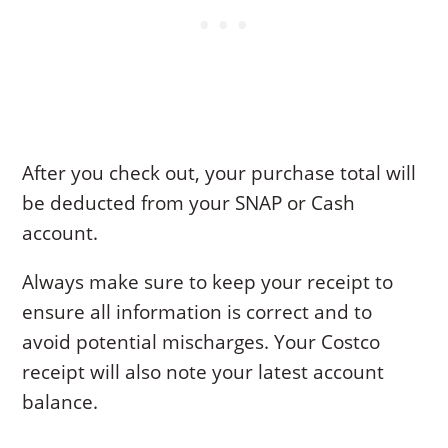
After you check out, your purchase total will
be deducted from your SNAP or Cash
account.
Always make sure to keep your receipt to
ensure all information is correct and to
avoid potential mischarges. Your Costco
receipt will also note your latest account
balance.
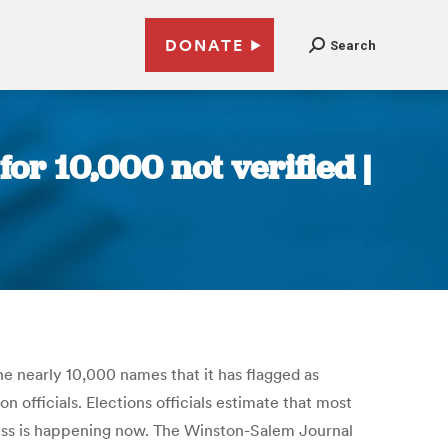
DONATE
Search
for 10,000 not verified |
he nearly 10,000 names that it has flagged as
on officials. Elections officials estimate that most
ocess is happening now. The Winston-Salem Journal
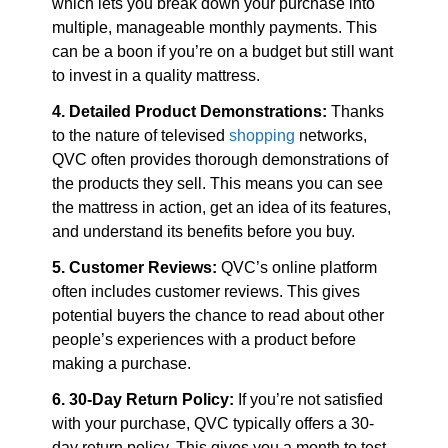
which lets you break down your purchase into 
multiple, manageable monthly payments. This 
can be a boon if you’re on a budget but still want 
to invest in a quality mattress.
4. Detailed Product Demonstrations:
 Thanks 
to the nature of televised 
shopping
 networks, 
QVC often provides thorough demonstrations of 
the products they sell. This means you can see 
the mattress in action, get an idea of its features, 
and understand its benefits before you buy.
5. Customer Reviews:
 QVC’s online platform 
often includes customer reviews. This gives 
potential buyers the chance to read about other 
people’s experiences with a product before 
making a purchase.
6. 30-Day Return Policy:
 If you’re not satisfied 
with your purchase, QVC typically offers a 30-
day return policy. This gives you a month to test 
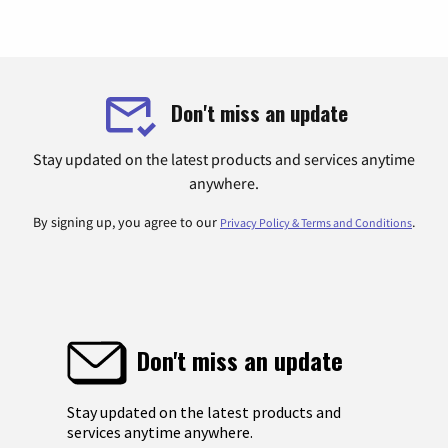
Don't miss an update
Stay updated on the latest products and services anytime
anywhere.
By signing up, you agree to our
.
Privacy Policy & Terms and Conditions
● ● ● ●
When you reproduce the data shown above, keep each line exact and omit every picture.

After you check out, your purchase total will
be deducted from your SNAP or Cash
account.
Always make sure to keep your receipt to
ensure all information is correct and to
avoid potential mischarges. Your Costco
receipt will also note your latest account
balance.
DONATE
Search
for 10,000 not verified |
he nearly 10,000 names that it has flagged as
on officials. Elections officials estimate that most
ocess is happening now. The Winston-Salem Journal
which lets you break down your purchase into 
multiple, manageable monthly payments. This 
can be a boon if you’re on a budget but still want 
to invest in a quality mattress.
4. Detailed Product Demonstrations:
 Thanks 
to the nature of televised 
shopping
 networks, 
QVC often provides thorough demonstrations of 
the products they sell. This means you can see 
the mattress in action, get an idea of its features, 
and understand its benefits before you buy.
5. Customer Reviews:
 QVC’s online platform 
often includes customer reviews. This gives 
potential buyers the chance to read about other 
people’s experiences with a product before 
making a purchase.
6. 30-Day Return Policy:
 If you’re not satisfied 
with your purchase, QVC typically offers a 30-
day return policy. This gives you a month to test 
Don't miss an update
Stay updated on the latest products and services anytime
anywhere.
By signing up, you agree to our
.
Privacy Policy & Terms and Conditions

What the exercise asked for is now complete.